Когда он лег и уснул, мать осторожно встала со своей постели и тихо подошла к нему. Павел лежал кверху грудью, и на белой подушке четко рисовалось его смуглое, упрямое и строгое лицо. Прижав руки к груди, мать, босая и в одной рубашке, стояла у его постели, губы ее беззвучно двигались, а из глаз медленно и ровно одна за другой текли большие мутные слезы.
5
И снова они стали жить молча, далекие и близкие друг другу. Однажды среди недели, в праздник, Павел, уходя из дома, сказал матери:
– В субботу у меня будут гости из города.
– Из города? – повторила мать и – вдруг – всхлипнула.
– Ну, о чем, мамаша? – недовольно воскликнул Павел. Она, утирая лицо фартуком, ответила вздыхая:
– Не знаю, – так уж…
– Боишься?
– Боюсь! – созналась она.
Он наклонился к ее лицу и сердито – точно его отец – проговорил:
– От страха все мы и пропадаем! А те, кто командуют нами, пользуются нашим страхом и еще больше запугивают нас.
Мать тоскливо взвыла:
– Не сердись! Как мне не бояться! Всю жизнь в страхе жила, – вся душа обросла страхом!

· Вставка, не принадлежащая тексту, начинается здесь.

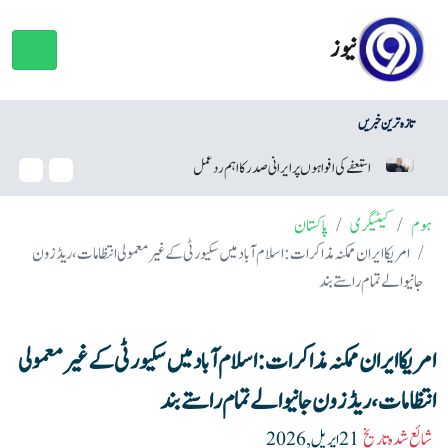
نیوز
تازہ ترین خبریں
 پر ایرانی صدر کا اہم ردعمل
وائٹ ہاؤس بال روم منصوبہ، ٹرمپ کو عدا
ہوم
کیٹیگری
پاکستان
امریکا ایران ممکنہ مذاکرات: اسلام آباد میں سکیورٹی کے غیر معمولی انتظامات، ریڈ زون
جانیوالے تمام راستے بند
امریکا ایران ممکنہ مذاکرات: اسلام آباد میں سکیورٹی کے غیر معمولی
انتظامات، ریڈ زون جانیوالے تمام راستے بند
شائع شدہ تاریخ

Негромко и мягче он сказал:
– Ты прости меня, – иначе нельзя!
И ушел.
Три дня у нее дрожало сердце, замирая каждый раз, как она вспоминала, что в дом придут какие-то чужие люди, страшные. Это они указали сыну дорогу, по которой он идет…
В субботу, вечером, Павел пришел с фабрики, умылся, переоделся и, снова уходя куда-то, сказал, не глядя на мать:
– Придут, – скажи, что я сейчас ворочусь. И, пожалуйста, не бойся…
Она бессильно опустилась на лавку. Сын хмуро взглянул на нее и предложил:
– Может быть, ты… уйдешь куда-нибудь?
Это ее обидело. Отрицательно качнув головой, она сказала:
– Нет. Зачем же?
Был конец ноября. Днем на мерзлую землю выпал сухой мелкий снег, и теперь было слышно, как он скрипит под ногами уходившего сына. К стеклам окна неподвижно прислонилась густая тьма, враждебно подстерегая что-то. Мать, упираясь руками в лавку, сидела и, глядя на дверь, ждала…
Ей казалось, что во тьме со всех сторон к дому осторожно крадутся, согнувшись и оглядываясь по сторонам, люди, странно одетые, недобрые. Вот кто-то уже ходит вокруг дома, шарит руками по стене.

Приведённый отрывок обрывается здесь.